[[ Data shown, beginning ]]
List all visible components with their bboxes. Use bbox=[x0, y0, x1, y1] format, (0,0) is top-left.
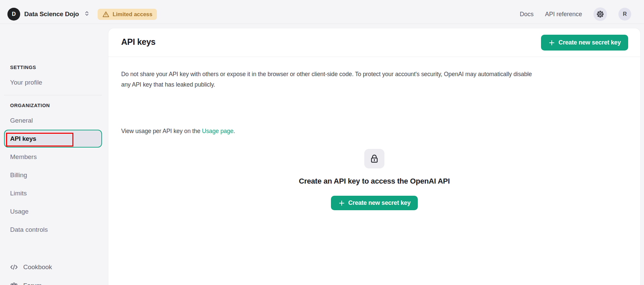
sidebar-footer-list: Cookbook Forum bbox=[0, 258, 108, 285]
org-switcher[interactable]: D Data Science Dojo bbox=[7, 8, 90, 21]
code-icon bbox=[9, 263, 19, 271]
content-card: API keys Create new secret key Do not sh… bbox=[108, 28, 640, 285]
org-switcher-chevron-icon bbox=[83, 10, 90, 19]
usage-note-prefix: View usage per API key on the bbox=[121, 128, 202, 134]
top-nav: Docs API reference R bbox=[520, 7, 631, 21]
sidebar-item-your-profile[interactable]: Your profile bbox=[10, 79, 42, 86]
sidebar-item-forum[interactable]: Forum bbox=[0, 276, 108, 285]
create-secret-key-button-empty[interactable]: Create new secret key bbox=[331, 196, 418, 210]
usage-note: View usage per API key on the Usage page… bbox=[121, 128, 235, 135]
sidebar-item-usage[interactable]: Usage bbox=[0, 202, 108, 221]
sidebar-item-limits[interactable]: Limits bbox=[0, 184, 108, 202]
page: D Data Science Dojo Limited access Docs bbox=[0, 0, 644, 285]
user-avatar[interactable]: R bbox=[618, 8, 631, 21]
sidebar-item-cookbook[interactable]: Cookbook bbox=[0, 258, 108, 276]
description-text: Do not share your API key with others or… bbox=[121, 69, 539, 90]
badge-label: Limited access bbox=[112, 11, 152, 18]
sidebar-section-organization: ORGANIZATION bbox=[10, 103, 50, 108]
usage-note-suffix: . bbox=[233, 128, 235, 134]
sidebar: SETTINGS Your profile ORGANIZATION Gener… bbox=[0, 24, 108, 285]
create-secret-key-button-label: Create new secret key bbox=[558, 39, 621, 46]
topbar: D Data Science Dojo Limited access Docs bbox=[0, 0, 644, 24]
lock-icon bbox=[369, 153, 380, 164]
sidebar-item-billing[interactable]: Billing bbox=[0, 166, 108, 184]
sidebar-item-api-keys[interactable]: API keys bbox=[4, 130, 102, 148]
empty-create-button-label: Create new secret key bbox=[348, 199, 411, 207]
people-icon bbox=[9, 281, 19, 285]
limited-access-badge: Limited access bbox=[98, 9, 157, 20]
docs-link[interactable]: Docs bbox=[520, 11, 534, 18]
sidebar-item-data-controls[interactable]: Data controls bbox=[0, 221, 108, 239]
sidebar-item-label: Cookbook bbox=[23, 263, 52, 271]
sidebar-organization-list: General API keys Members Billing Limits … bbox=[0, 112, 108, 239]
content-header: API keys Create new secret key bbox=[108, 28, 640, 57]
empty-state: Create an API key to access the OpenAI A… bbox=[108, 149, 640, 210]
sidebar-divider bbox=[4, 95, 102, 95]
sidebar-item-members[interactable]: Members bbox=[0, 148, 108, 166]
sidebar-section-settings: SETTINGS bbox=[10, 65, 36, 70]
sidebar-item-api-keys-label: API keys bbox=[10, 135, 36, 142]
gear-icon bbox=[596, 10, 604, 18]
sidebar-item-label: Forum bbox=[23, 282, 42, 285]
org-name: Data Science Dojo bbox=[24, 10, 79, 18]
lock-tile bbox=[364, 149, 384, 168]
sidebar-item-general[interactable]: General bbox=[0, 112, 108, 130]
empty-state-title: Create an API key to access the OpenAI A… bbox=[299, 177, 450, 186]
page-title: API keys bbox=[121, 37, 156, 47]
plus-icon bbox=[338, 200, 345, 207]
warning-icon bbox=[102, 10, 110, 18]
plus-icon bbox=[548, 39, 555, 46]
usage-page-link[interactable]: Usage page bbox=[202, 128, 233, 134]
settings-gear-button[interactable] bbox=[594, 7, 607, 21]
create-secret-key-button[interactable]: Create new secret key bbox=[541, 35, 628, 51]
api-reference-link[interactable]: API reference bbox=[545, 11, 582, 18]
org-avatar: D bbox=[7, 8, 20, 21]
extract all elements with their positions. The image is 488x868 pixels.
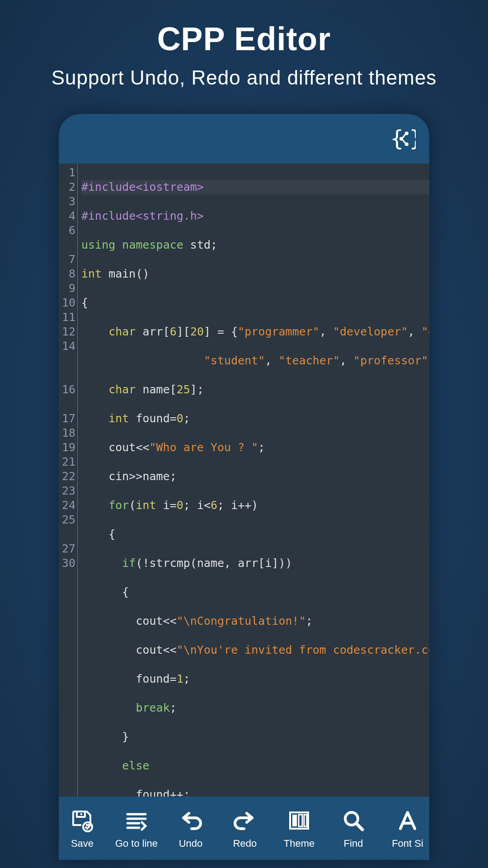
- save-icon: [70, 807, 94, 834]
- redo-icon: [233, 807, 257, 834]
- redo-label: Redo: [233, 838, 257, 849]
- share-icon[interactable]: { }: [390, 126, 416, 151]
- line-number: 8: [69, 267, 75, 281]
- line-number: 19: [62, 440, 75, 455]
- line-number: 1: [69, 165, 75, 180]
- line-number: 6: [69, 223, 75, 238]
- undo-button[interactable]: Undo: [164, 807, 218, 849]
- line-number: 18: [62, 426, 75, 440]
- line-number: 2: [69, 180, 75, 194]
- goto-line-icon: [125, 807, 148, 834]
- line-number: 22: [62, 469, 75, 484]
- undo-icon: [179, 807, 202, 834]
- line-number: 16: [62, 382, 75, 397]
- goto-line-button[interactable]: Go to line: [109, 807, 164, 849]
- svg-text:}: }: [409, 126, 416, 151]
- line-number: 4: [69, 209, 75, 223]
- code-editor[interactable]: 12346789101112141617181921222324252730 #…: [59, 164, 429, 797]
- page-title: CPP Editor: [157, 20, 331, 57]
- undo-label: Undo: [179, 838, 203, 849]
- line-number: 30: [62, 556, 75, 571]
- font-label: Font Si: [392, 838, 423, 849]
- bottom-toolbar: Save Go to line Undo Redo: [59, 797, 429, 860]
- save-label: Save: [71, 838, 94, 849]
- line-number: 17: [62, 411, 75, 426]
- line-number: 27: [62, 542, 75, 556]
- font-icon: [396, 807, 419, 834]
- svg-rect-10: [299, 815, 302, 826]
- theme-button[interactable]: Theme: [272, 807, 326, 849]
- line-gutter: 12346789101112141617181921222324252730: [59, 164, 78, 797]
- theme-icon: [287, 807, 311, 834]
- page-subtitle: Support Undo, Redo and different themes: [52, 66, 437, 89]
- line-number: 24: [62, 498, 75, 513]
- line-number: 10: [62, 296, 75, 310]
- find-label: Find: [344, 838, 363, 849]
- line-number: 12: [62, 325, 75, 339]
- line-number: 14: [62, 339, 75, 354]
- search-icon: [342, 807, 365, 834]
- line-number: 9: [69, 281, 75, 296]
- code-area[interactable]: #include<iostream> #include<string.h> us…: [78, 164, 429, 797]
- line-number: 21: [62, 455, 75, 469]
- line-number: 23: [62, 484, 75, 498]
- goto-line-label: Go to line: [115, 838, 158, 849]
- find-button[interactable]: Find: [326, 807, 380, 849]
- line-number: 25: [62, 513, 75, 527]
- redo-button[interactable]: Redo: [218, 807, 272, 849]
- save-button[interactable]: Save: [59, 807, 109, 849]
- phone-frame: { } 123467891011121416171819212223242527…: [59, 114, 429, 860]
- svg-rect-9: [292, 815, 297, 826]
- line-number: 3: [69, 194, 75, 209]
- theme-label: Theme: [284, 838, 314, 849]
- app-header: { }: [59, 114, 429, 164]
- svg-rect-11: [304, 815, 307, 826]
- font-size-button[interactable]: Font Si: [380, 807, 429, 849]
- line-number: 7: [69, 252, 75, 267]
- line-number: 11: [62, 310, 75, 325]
[[ Data shown, end ]]
• **What the task asks**
The lines to return are those with the string "Limits" in them; copy each from the entries above.

• **Output of the task**
sidebar-item-limits[interactable]: Limits bbox=[0, 184, 108, 202]
sidebar-organization-list: General API keys Members Billing Limits … bbox=[0, 112, 108, 239]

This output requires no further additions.